Alexa needs a robot body to escape the confines of today’s AI

The man behind Amazon’s voice assistant says AI programs need to see and explore the world if they’re ever going to attain real understanding.

Will Knightarchive page

March 26, 2019

Ms. Tech | Amazon

“Alexa, why aren’t you smarter?”

It’s question that Rohit Prasad, head scientist of the Alexa artificial-intelligence group at Amazon, keeps asking himself. It’s also a conundrum that tells us how much progress we’ve really made in AI—and how much farther there is to go.

Prasad outlined the technology behind Alexa, as well as the intellectual limits of all AI assistants, Tuesday at EmTech Digital, MIT Technology Review’s AI conference.

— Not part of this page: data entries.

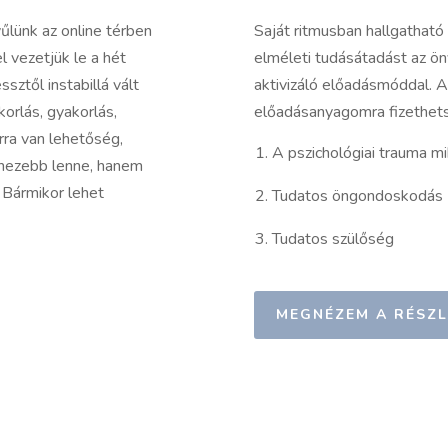
lünk az online térben
Saját ritmusban hallgatható
 vezetjük le a hét
elméleti tudásátadást az ön
sztől instabillá vált
aktivizáló előadásmóddal. 
orlás, gyakorlás,
előadásanyagomra fizethets
rra van lehetőség,
A pszichológiai trauma m
hezebb lenne, hanem
. Bármikor lehet
Tudatos öngondoskodás
Tudatos szülőség
MEGNÉZEM A RÉSZL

Amazon’s peppy virtual helper has hardly been a flop. The company introduced Alexa in 2014 as the ever patient, relentlessly cheerful female interface for its Echo smart speaker, a tabletop device that zeroes in on your voice from across a room and responds to spoken queries and commands.

Over 100 million Echo products have been sold since 2014, and the success of the product line prompted Google and Apple to rush out competitors. Virtual assistants are now available through hundreds of different devices, including TVs, cars, headphones, baby monitors, and even toilets.

Such popularity is a testament to how good software has become at responding to simple requests. Users have little patience for overly dumb virtual helpers. But spend much time with them and the technology’s shortcomings quickly reveal themselves. Alexa is easily confused by follow-on questions or a misplaced “umm,” and it cannot hold a proper conversation because it’s baffled by the ambiguity of language.

The reason Alexa gets tripped up, Prasad said, is that the words we use contain more power and meaning than we often realize. Every time you say something to another person, that person must use preexisting understanding of the world to construct the meaning of what you are saying. “Language is complicated and ambiguous by definition,” he said in an interview before the conference. “Reasoning and context have to come in.”

Alexa has some advantages over an analog human brain—like access to a vast encyclopedia of useful facts. By querying this knowledge base, Alexa can determine if you’re talking about a person, a place, or a product. This is more of a hack than a route to real intelligence, though. There are many situations where the meaning of a statement will still be ambiguous.

Even a simple-looking question like “What’s the temperature?” requires Alexa to do some reasoning. You could be asking what the weather is like outside, or maybe you want a reading from an internet-connected thermostat or oven.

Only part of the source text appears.